Optimal Way to Count a Large Amount of Repeating Data

Jon_Ogden · May 12, 2016, 2:28pm

Hey guys,

I am trying to figure out the best way to count the number of repeats of a fairly lengthy set of data received over an RS-232 connection. The data consists of the following:

| backspace - backspace / backspace \ backspace

It’s a VT-100 character sequence that looks somewhat like a flashing start in a terminal output. I know that I need to count a total of 16,256 of these sequences.

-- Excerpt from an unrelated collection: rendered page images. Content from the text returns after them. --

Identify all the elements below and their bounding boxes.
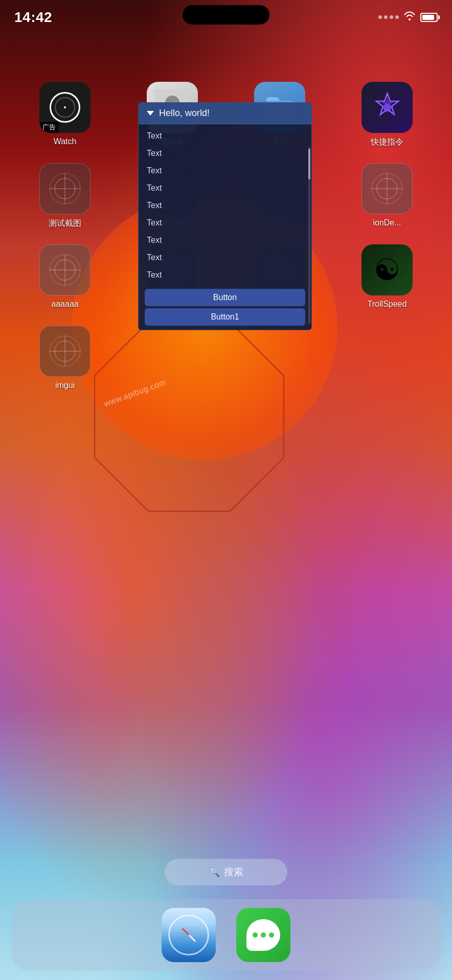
signal-dot-4 xyxy=(395,15,399,19)
dropdown-button-0[interactable]: Button xyxy=(145,289,305,306)
app-row-4: imgui xyxy=(11,326,441,390)
messages-dot-2 xyxy=(261,932,266,938)
messages-bubble xyxy=(246,919,280,951)
scrollbar-track xyxy=(308,147,310,324)
messages-dot-1 xyxy=(253,932,258,938)
dropdown-item-8[interactable]: Text xyxy=(139,266,311,284)
app-icon-empty3 xyxy=(254,326,305,377)
dropdown-item-5[interactable]: Text xyxy=(139,214,311,232)
app-item-shortcuts[interactable]: 快捷指令 xyxy=(359,82,415,148)
app-icon-empty2 xyxy=(147,326,198,377)
app-label-screenshot: 测试截图 xyxy=(49,218,81,229)
app-item-watch[interactable]: 广告 Watch xyxy=(37,82,93,148)
dropdown-item-6[interactable]: Text xyxy=(139,232,311,249)
app-icon-shortcuts[interactable] xyxy=(361,82,413,133)
app-icon-aaaaaa[interactable] xyxy=(39,244,91,295)
app-item-empty2 xyxy=(144,326,200,390)
dropdown-header: Hello, world! xyxy=(139,103,311,124)
app-icon-empty4 xyxy=(361,326,413,377)
app-label-shortcuts: 快捷指令 xyxy=(371,137,403,148)
signal-dot-1 xyxy=(378,15,382,19)
dropdown-button-1[interactable]: Button1 xyxy=(145,308,305,326)
app-item-empty4 xyxy=(359,326,415,390)
app-icon-screenshot[interactable] xyxy=(39,163,91,214)
app-item-imgui[interactable]: imgui xyxy=(37,326,93,390)
search-icon: 🔍 xyxy=(209,867,220,878)
app-label-aaaaaa: aaaaaa xyxy=(51,300,78,309)
scrollbar-thumb[interactable] xyxy=(308,149,310,179)
signal-dots xyxy=(378,15,399,19)
dropdown-item-0[interactable]: Text xyxy=(139,127,311,145)
wifi-icon xyxy=(404,11,415,23)
app-item-screenshot[interactable]: 测试截图 xyxy=(37,163,93,229)
dock-icon-safari[interactable] xyxy=(162,908,216,962)
dropdown-item-7[interactable]: Text xyxy=(139,249,311,266)
app-icon-actionde[interactable] xyxy=(361,163,413,214)
dropdown-item-1[interactable]: Text xyxy=(139,145,311,162)
messages-dot-3 xyxy=(269,932,274,938)
safari-ticks xyxy=(168,915,209,955)
dropdown-triangle-icon xyxy=(147,111,154,116)
status-time: 14:42 xyxy=(14,9,52,26)
dock-app-safari[interactable] xyxy=(162,908,216,962)
signal-dot-3 xyxy=(390,15,393,19)
dropdown-panel[interactable]: Hello, world! Text Text Text Text Text T… xyxy=(138,102,312,330)
dropdown-scroll-area[interactable]: Text Text Text Text Text Text Text Text … xyxy=(139,124,311,287)
trollspeed-symbol: ☯ xyxy=(374,255,400,285)
status-icons xyxy=(378,11,438,23)
battery-fill xyxy=(422,15,434,20)
status-bar: 14:42 xyxy=(0,0,452,28)
app-item-actionde[interactable]: ionDe... xyxy=(359,163,415,229)
dropdown-title: Hello, world! xyxy=(159,108,210,119)
dropdown-item-4[interactable]: Text xyxy=(139,197,311,214)
dock-icon-messages[interactable] xyxy=(236,908,290,962)
signal-dot-2 xyxy=(384,15,388,19)
messages-dots xyxy=(253,932,274,938)
battery-icon xyxy=(420,13,438,22)
dock xyxy=(11,899,441,971)
safari-compass xyxy=(168,915,209,955)
app-item-empty3 xyxy=(252,326,308,390)
app-item-aaaaaa[interactable]: aaaaaa xyxy=(37,244,93,310)
dock-app-messages[interactable] xyxy=(236,908,290,962)
app-label-watch: Watch xyxy=(54,137,77,146)
search-label: 搜索 xyxy=(224,865,243,879)
app-item-trollspeed[interactable]: ☯ TrollSpeed xyxy=(359,244,415,310)
ad-badge: 广告 xyxy=(39,122,59,133)
dropdown-item-3[interactable]: Text xyxy=(139,179,311,197)
app-icon-trollspeed[interactable]: ☯ xyxy=(361,244,413,295)
search-bar[interactable]: 🔍 搜索 xyxy=(165,859,287,885)
app-icon-imgui[interactable] xyxy=(39,326,91,377)
svg-point-42 xyxy=(169,916,208,954)
dropdown-item-2[interactable]: Text xyxy=(139,162,311,179)
app-label-trollspeed: TrollSpeed xyxy=(368,300,407,309)
app-label-imgui: imgui xyxy=(55,381,75,390)
app-label-actionde: ionDe... xyxy=(373,218,401,227)
dynamic-island xyxy=(183,5,269,25)
app-icon-watch[interactable]: 广告 xyxy=(39,82,91,133)
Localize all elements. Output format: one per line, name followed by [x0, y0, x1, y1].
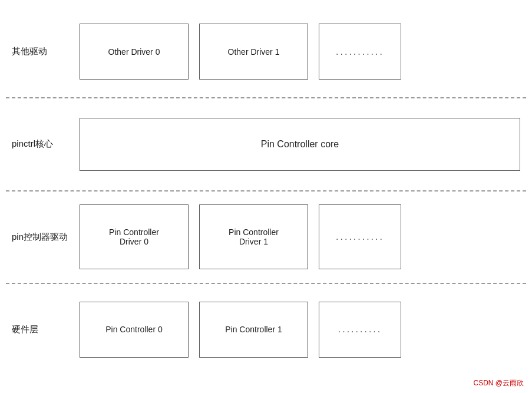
- layer-hardware: 硬件层 Pin Controller 0 Pin Controller 1 ..…: [6, 284, 526, 375]
- label-other-drivers: 其他驱动: [6, 46, 74, 57]
- pinctrl-core-box: Pin Controller core: [80, 118, 520, 171]
- pin-controller-0-label: Pin Controller 0: [105, 325, 163, 334]
- pin-controller-1-label: Pin Controller 1: [225, 325, 282, 334]
- pin-ctrl-driver-0-label: Pin Controller Driver 0: [109, 227, 159, 246]
- pin-ctrl-driver-1-label: Pin Controller Driver 1: [229, 227, 279, 246]
- other-driver-1-box: Other Driver 1: [199, 24, 308, 80]
- other-drivers-content: Other Driver 0 Other Driver 1 ..........…: [74, 16, 526, 87]
- other-driver-dots-label: ...........: [336, 47, 384, 57]
- pin-controller-1-box: Pin Controller 1: [199, 302, 308, 358]
- pin-ctrl-driver-0-box: Pin Controller Driver 0: [80, 204, 189, 269]
- label-pinctrl-core: pinctrl核心: [6, 138, 74, 150]
- pinctrl-core-label: Pin Controller core: [261, 139, 339, 150]
- other-driver-dots-box: ...........: [319, 24, 401, 80]
- watermark: CSDN @云雨欣: [473, 378, 524, 388]
- pin-driver-content: Pin Controller Driver 0 Pin Controller D…: [74, 197, 526, 276]
- pinctrl-core-content: Pin Controller core: [74, 111, 526, 178]
- hardware-dots-label: ..........: [338, 324, 382, 335]
- hardware-dots-box: ..........: [319, 302, 401, 358]
- other-driver-0-box: Other Driver 0: [80, 24, 189, 80]
- diagram-container: 其他驱动 Other Driver 0 Other Driver 1 .....…: [0, 0, 532, 393]
- pin-ctrl-driver-dots-box: ...........: [319, 204, 401, 269]
- pin-ctrl-driver-1-box: Pin Controller Driver 1: [199, 204, 308, 269]
- layer-pinctrl-core: pinctrl核心 Pin Controller core: [6, 98, 526, 190]
- pin-ctrl-driver-dots-label: ...........: [336, 232, 384, 242]
- layer-other-drivers: 其他驱动 Other Driver 0 Other Driver 1 .....…: [6, 6, 526, 97]
- other-driver-1-label: Other Driver 1: [228, 47, 280, 57]
- hardware-content: Pin Controller 0 Pin Controller 1 ......…: [74, 295, 526, 365]
- label-pin-controller-driver: pin控制器驱动: [6, 232, 74, 243]
- other-driver-0-label: Other Driver 0: [108, 47, 160, 57]
- pin-controller-0-box: Pin Controller 0: [80, 302, 189, 358]
- layer-pin-controller-driver: pin控制器驱动 Pin Controller Driver 0 Pin Con…: [6, 191, 526, 283]
- label-hardware: 硬件层: [6, 324, 74, 335]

So here’s what I have been doing in the DataAvailable event of the serial port object:

1.) Using a RegEx I check the buffer of the serial port for the pattern
2.) If the pattern is there, using the CountFields method, I count the number of occurrences.

My code is below

    dim rx as new RegEx
    rx.SearchPattern = "(?mi-Us)(\\|\\x08-\\x08/\\x08\\\\\\x08)+"
    dim rxOptions as RegExOptions = rx.Options
    rxOptions.LineEndType = 4
    
    dim match as RegExMatch = rx.Search( me.LookAhead(Encodings.ASCII))
    
    If match <> Nil Then
      Dim matches as integer = match.subexpressionstring(0).CountFields("|"+&u08+"-"+&u08+"/"+&u08+"\"+&u08)-1
      UpdateProgressBar(matches)
    End If

The problem I have seen (and only on Windows) is that sometimes, it looks like CountFields is not updating and getting the correct value of fields. Either that or the match.subexpressionstring(0) method is not returning the full string or something like that. The value of the matches variable ends up not changing. But I know the data is coming in because there’s other code in the DataAvailable event that detects when I am all done with this current sequence of events and the moves on to the next processing step. I’m just not always getting an accurate count of my fields.

So I’m wondering if there is a better way to do this. The length of the RS-232 buffer gets very long - 100s of thousands of characters.

And how efficient is CountFields for counting 16,000 some fields?

But it doesn’t happen all the time. i just added some debug log statements to see what I was getting and it worked just fine. I need to do several more runs to see if I can narrow down what is happening.

In OS X it seems to work fine and I never have an issue.

Kem_Tekinay · May 12, 2016, 2:41pm

You are using Unicode code points to check bytes. &u8 corresponds to byte value 8 only in UTF-8. Instead, you should be checking the bytes directly. Try this:

dim bs as string = ChrB( 8 )
Dim matches as integer = match.subexpressionstring( 0 ).CountFieldsB( "|" + bs + "-" + bs + "/" + bs + "\" + bs ) - 1

BTW, I’m not sure why you need the regex at all here. Can’t you use CountFieldsB alone?

Jon_Ogden · May 12, 2016, 8:36pm

[quote=265536:@Kem Tekinay]You are using Unicode code points to check bytes. &u8 corresponds to byte value 8 only in UTF-8. Instead, you should be checking the bytes directly. Try this:

dim bs as string = ChrB( 8 )
Dim matches as integer = match.subexpressionstring( 0 ).CountFieldsB( "|" + bs + "-" + bs + "/" + bs + "\" + bs ) - 1

BTW, I’m not sure why you need the regex at all here. Can’t you use CountFieldsB alone?[/quote]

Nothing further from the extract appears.